Wednesday, July 27, 2011 | By: GirlsWannaRead

Waxing Poetic: A Fairly Sad Tale by Dorothy Parker






     Dorothy Parker (1893-1967) was an American poet, short story writer, and satirist.  She is best known for her wit and wisecracks.  She had an unhappy childhood, went through two marriages (two to the same man), and survived several suicide attempts.  She grew increasingly dependent on alcohol.  Her wisecracks and caustic wit characterize her poetry.
     She was a founding member of The Algonquin Round Table, a group of journalists, editors, actors and press agents that met on a regular basis at the Algonquin Hotel in New York.  The group began lunching together in 1919 and continued for about eight years.  During this time, Dorothy wrote for Vanity Fair, The New Yorker, and Vogue.  She said of those early years:  "Silly of me to blame it on dates, but so it happened to be.  Dammit, it was the twenties, and we had to be smarty."   In her later years, she came to denigrate the group:

These were no giants.  Think who was writing in these days - Lardner, Fitzgerald, Faulkner, and Hemingway.  Those were the real giants.  The Round Table was just a lot of people telling jokes and telling each other how good they were.  Just a bunch of loudmouths showing off, saving their gags for days, waiting for a chance to spring them...There was no truth in anything they said.  It was the terrible day of the wisecrack, so there didn't have to be any truth...

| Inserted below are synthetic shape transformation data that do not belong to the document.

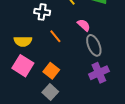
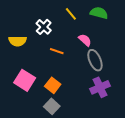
white cross: (42, 12) -> (44, 27), turned 35
orange line: (55, 36) -> (57, 51), turned -32
yellow semicircle: (23, 41) -> (18, 41), moved

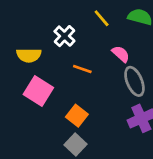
pink square: (25, 80) -> (38, 91), moved

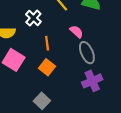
orange line: (82, 69) -> (47, 43), turned 64
orange square: (77, 116) -> (47, 67), moved

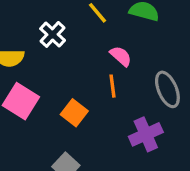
orange line: (47, 43) -> (112, 86), moved
gray ellipse: (87, 53) -> (167, 89), moved

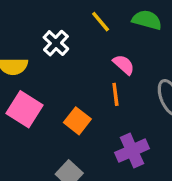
purple cross: (146, 134) -> (132, 151), moved

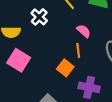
orange square: (77, 121) -> (65, 68), moved
purple cross: (132, 151) -> (89, 87), turned 36

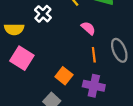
orange line: (78, 51) -> (94, 55), moved
orange square: (65, 68) -> (64, 76), moved

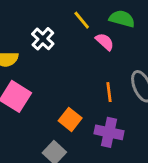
pink semicircle: (88, 28) -> (105, 42), moved

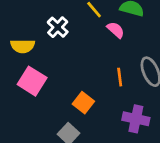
purple cross: (109, 132) -> (136, 119), moved

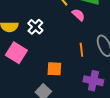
white cross: (58, 27) -> (35, 27), moved
orange square: (83, 103) -> (54, 69), turned -35

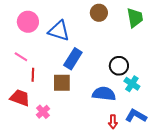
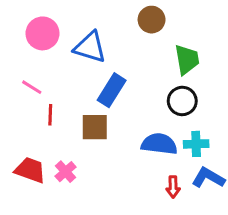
green trapezoid: (135, 18) -> (187, 60), moved
cyan cross: (132, 84) -> (196, 144), moved, turned -35
red trapezoid: (20, 98) -> (30, 170), moved

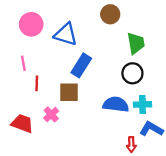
pink line: (32, 87) -> (23, 63), turned 48
pink cross: (66, 172) -> (51, 114), moved
red arrow: (173, 187) -> (131, 145), moved

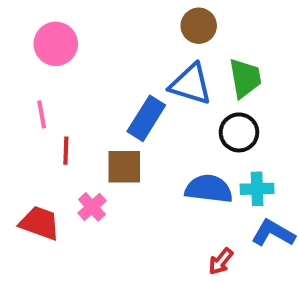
blue triangle: (66, 34) -> (191, 84), moved
red arrow: (131, 145) -> (221, 261), moved, turned 40

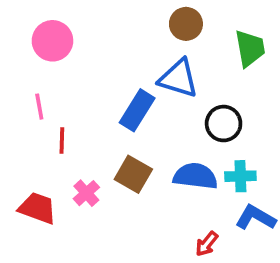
green trapezoid: (245, 78) -> (250, 48), moved
brown square: (124, 167) -> (133, 174), moved, turned 30

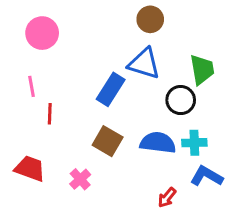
green trapezoid: (250, 48) -> (202, 70), moved
pink cross: (86, 193) -> (80, 179), moved

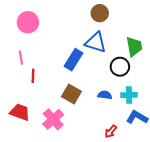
blue semicircle: (158, 143) -> (105, 95), size x0.6
pink cross: (80, 179) -> (53, 119), size x1.5

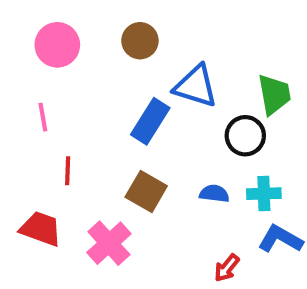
brown circle: (100, 13) -> (140, 41), moved
red line: (33, 76) -> (68, 171), moved

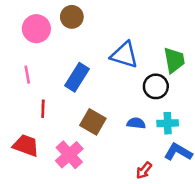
brown circle: (140, 41) -> (72, 17), moved
blue rectangle: (150, 121) -> (77, 77), moved

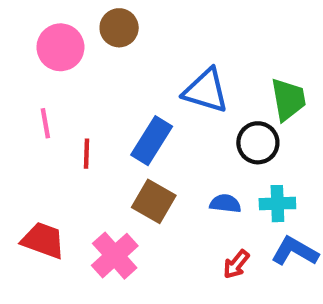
blue rectangle: (77, 77) -> (152, 141), moved
red line: (43, 109) -> (87, 154), moved
red arrow: (144, 170) -> (236, 264), moved

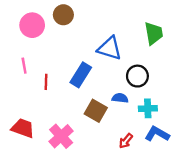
green trapezoid: (288, 99) -> (154, 33), moved
brown square: (154, 201) -> (96, 111), moved
blue semicircle: (225, 204) -> (120, 98), moved

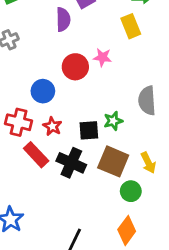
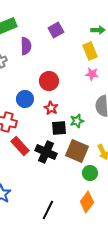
purple semicircle: (63, 19) -> (26, 46), moved
pink star: (102, 57) -> (92, 74), moved
red star: (52, 126) -> (51, 108), moved

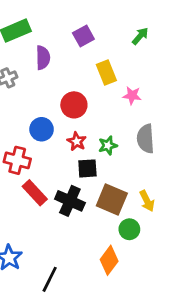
green arrow: (98, 30) -> (140, 36), turned -48
yellow rectangle: (90, 51) -> (106, 72), moved
green star: (77, 121) -> (108, 145), moved
orange diamond: (87, 202) -> (109, 260), moved
black line: (48, 210) -> (50, 279), moved

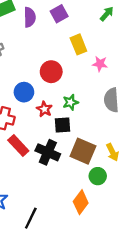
purple semicircle: (43, 58) -> (30, 17), moved
red star: (77, 141) -> (44, 109), moved
green star: (108, 145) -> (70, 102), moved

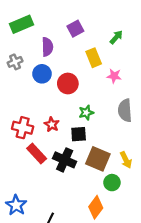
green arrow: (107, 14) -> (116, 37), moved
purple semicircle: (30, 17) -> (47, 47), moved
blue circle: (24, 92) -> (42, 74), moved
red star: (44, 109) -> (52, 124), moved

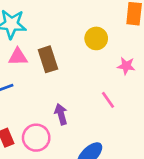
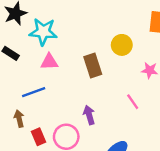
brown rectangle: (48, 59) -> (93, 65), moved

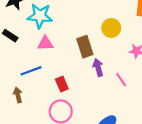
purple arrow: (89, 115) -> (98, 67), moved
red rectangle: (38, 137) -> (62, 84), moved

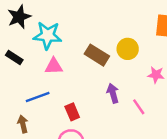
brown rectangle: (85, 47) -> (97, 55), moved, turned -40

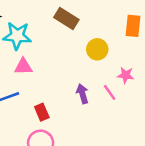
brown rectangle: (97, 55) -> (66, 18), moved
pink line: (139, 107) -> (110, 92), moved

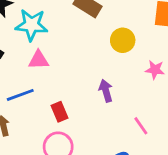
pink line: (110, 92) -> (141, 126), moved

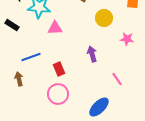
pink triangle: (39, 60) -> (55, 28), moved

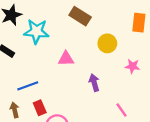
pink triangle: (55, 28) -> (66, 59), moved
red rectangle: (59, 69) -> (40, 108), moved

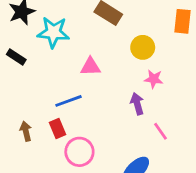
pink star: (132, 66) -> (154, 79), moved
purple arrow: (94, 83) -> (137, 104), moved
blue line: (28, 86) -> (68, 101), moved

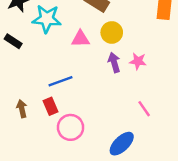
yellow circle: (143, 47) -> (112, 32), moved
pink triangle: (90, 67) -> (80, 39), moved
purple arrow: (137, 104) -> (114, 62), moved

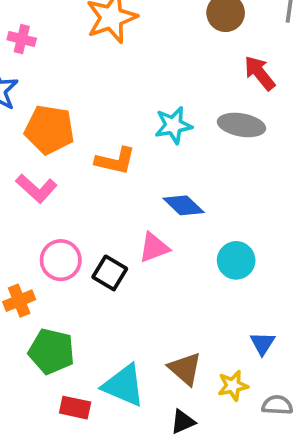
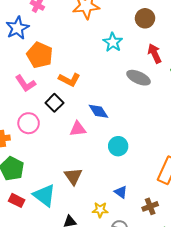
cyan star: (173, 125) -> (113, 42), moved, turned 30
black square: (110, 273) -> (54, 103), moved
blue triangle: (262, 343) -> (121, 192), turned -40
brown triangle: (185, 369) -> (73, 176), moved

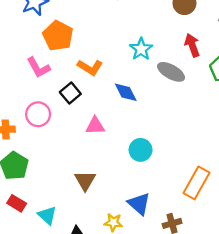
cyan star: (113, 42) -> (141, 49), moved
blue diamond: (98, 111) -> (126, 92), moved
blue triangle: (121, 192) -> (139, 204), size x1.5
cyan triangle: (44, 195) -> (47, 215), moved, size x0.7

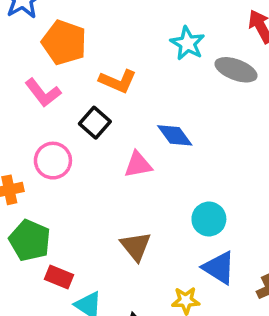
blue diamond: (126, 92) -> (175, 135), moved
cyan circle: (141, 150) -> (209, 219), moved
red rectangle: (17, 203) -> (59, 277), moved

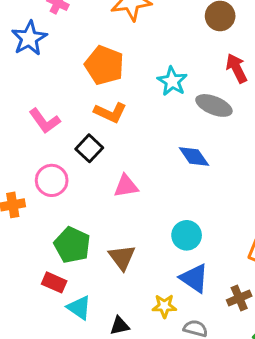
orange pentagon: (64, 43) -> (104, 65), moved
blue diamond: (175, 135) -> (194, 156), moved
green pentagon: (30, 240) -> (72, 245), moved

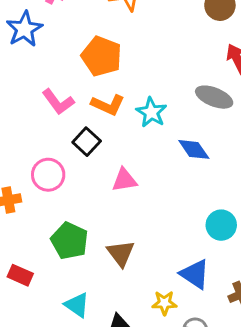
cyan star: (172, 81) -> (151, 112), moved
pink L-shape: (45, 121) -> (58, 102), moved
cyan circle: (187, 235) -> (221, 225), moved
red rectangle: (54, 282) -> (20, 275), moved

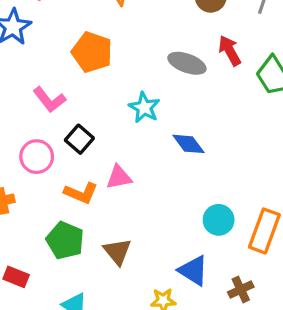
gray ellipse: (214, 97) -> (187, 63), moved
orange L-shape: (108, 105) -> (81, 193), moved
pink circle: (48, 175) -> (37, 157), moved

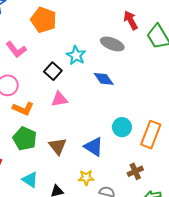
gray ellipse: (187, 63) -> (112, 44), moved
black square: (79, 139) -> (53, 71), moved
orange L-shape: (81, 193) -> (23, 109), moved
blue triangle: (193, 270) -> (94, 147), moved

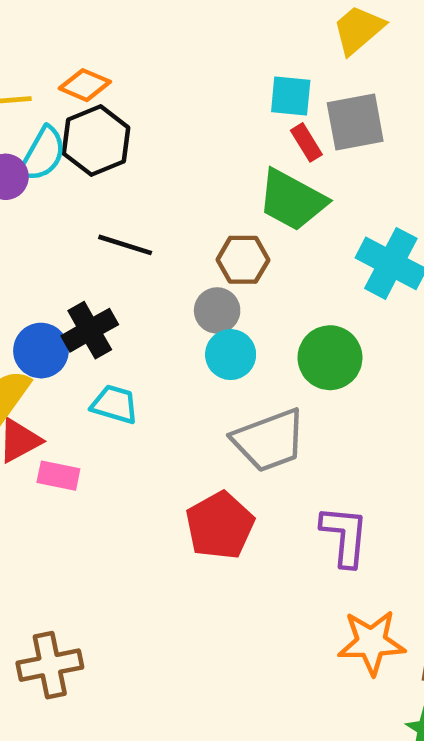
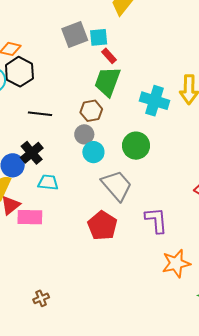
gray square: (355, 122) -> (75, 35), moved
green trapezoid: (292, 200) -> (107, 82), turned 92
gray trapezoid: (269, 440) -> (117, 186), turned -100
pink rectangle: (58, 476) -> (30, 217), size x1.4
brown cross: (50, 665) -> (41, 298), size x0.6

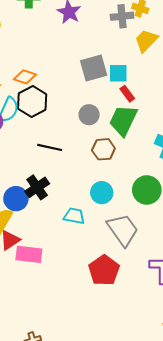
gray circle: (84, 134) -> (89, 115), moved
cyan trapezoid: (48, 182) -> (74, 216), moved

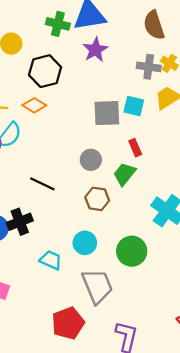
cyan square: (118, 73) -> (134, 106), moved
black hexagon: (32, 101) -> (45, 71), moved
green trapezoid: (123, 120) -> (124, 174), size x0.7

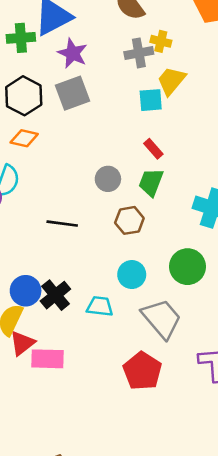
cyan square: (134, 106) -> (151, 100), moved
gray square: (107, 113) -> (72, 93), moved
black cross: (20, 222) -> (55, 295), moved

     She was often dismissive of her talents and her wild reputation, as the following quotes indicate:

                      I don't care what is written about me so long as it isn't true.

That would be a good thing for them to cut on my tombstone:  Wherever she went, including here, it was against her better judgment.

      In the thirties, she moved to Hollywood and did screenwriting.  Throughout the rest of her life she was a vocal advocate of civil rights and was placed on the Hollywood blacklist during the McCarthy era.  When she died, she bequeathed her estate to the Dr. Martin Luther King, Jr. foundation.
     In the following poem she laments her disappointing life.

A Fairly Sad Tale

I think that I shall never know
Why I am thus, and I am so.
Around me, other girls inspire
In men the rush and roar of fire,
The sweet transparency of glass,
The tenderness of April grass,
The durability of granite;
But me- I don't know how to plan it.
The lads I've met in Cupid's deadlock
Were- shall we say?- born out of wedlock.
They broke my heart, they stilled my song,
And said they had to run along,
Explaining, so to sop my tears,
First came their parents or careers.
But ever does experience
Deny me wisdom, calm, and sense!
Though she's a fool who seeks to capture
The twenty-first fine, careless rapture,
I must go on, till ends my rope,
Who from my birth was cursed with hope.
A heart in half is chaste, archaic;
But mine resembles a mosaic-
The thing's become ridiculous!
Why am I so? Why am I thus?


   The film, Dorothy Parker and the Vicious Circle is a portrayal of her life and her time spent with The Algonquin Round Table.  Jennifer Jason Leigh does a wonderful Dorothy with all her wit, loneliness, and overwhelming sadness.

1 comments:

JoAnn said...

What a beautiful, sad poem! I need to add Dorothy Parker to my reading list.